Q: How do you plan to lead the CSO in conversation with the community?
A: The conductor is the only person on stage who isn’t making any sound. So I have to have the orchestra for me to be able to communicate with the audience. I’m just the one standing there and leading them, but really it’s the orchestra that’s making the beautiful sound. Together, we’re able to communicate with the audience.
Q: Do you have any philosophies on conducting?
A: My number one goal is to make sure we sound good. I don’t really practice in front of a mirror. I don’t want to look choreographed. I’m there to lead them and I’m there to help make sure we sound good together. I don’t want to get in the way.
Q: What are some of your goals here? In what direction would you like to take the CSO?
A: The artistic growth is number one. I’d like to introduce some newer works. There are some amazing works that have been done recently that the audience in Chattanooga deserves to hear. [Also] bringing in a lot of younger, up-and-coming soloists that definitely will make it big later on in their lives. I’d like to commission some works in the future. I know some really talented young composers who are itching to write pieces. I want to make sure the CSO is the leading organization for performing arts in this community.
Q: What are the benefits and challenges of being the first female music director in CSO history?
A: I hope musicians don’t see me as a woman, and I hope the community doesn’t see me as a woman. I hope they see me as a conductor. Musicians can sense a good or bad conductor right away. It doesn’t matter what gender you are.
Q: You’re an advocate of music education. Do you plan to continue your efforts in Chattanooga?
A: Absolutely. The children are the future audience and patrons, and they might actually be playing in our orchestra in a decade or two. We have to make sure they are exposed to music and they come to concerts. They should know it’s accessible to them as well.
Q: Are you at all nervous about your new position here?
A: No, I’m just excited right now. I’m sure I will be nervous once it settles. I try not to think about it. I’m a realist, but at the same time I’m more hopelessly optimistic in a way. I think things will work out. There’s no sense worrying about things that haven’t happened yet.
Q: What will your role as music director entail?
A: We have to make sure that the concerts sound good and that we’re providing programs that are educational, enthusiastic, energetic, entertaining and all that good stuff, to the audience, so they’re excited about coming to the concerts and they’re inspired. Number two is that as the music director I have to be the ambassador of arts and music in the community.

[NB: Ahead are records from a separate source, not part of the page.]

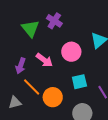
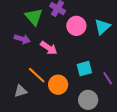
pink circle: (71, 52) -> (76, 26), moved
purple arrow: (21, 66) -> (22, 39), moved, turned -91

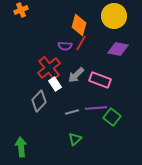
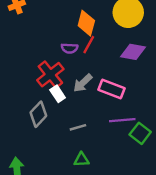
purple line: (96, 108) -> (122, 120), moved
green square: (112, 117) -> (140, 133), moved
green triangle: (75, 139) -> (82, 160), turned 40

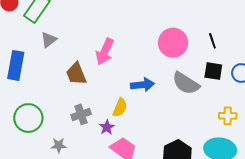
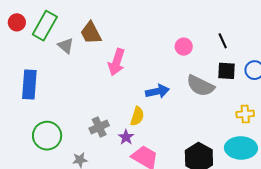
gray triangle: (49, 40) -> (66, 46), moved, turned -36
pink circle: (173, 43) -> (184, 47), size x0.6
brown trapezoid: (76, 74) -> (91, 33), moved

Holly Leber is a reporter and columnist for the Life section. She has worked at the Times Free Press since March 2008. Holly covers “everything but the kitchen sink" when it comes to features: the arts, young adults, classical music, art, fitness, home, gardening and food. She writes the popular and sometimes-controversial column Love and Other Indoor Sports. Holly calls both New York City and Saratoga Springs, NY home. She earned a bachelor of arts ...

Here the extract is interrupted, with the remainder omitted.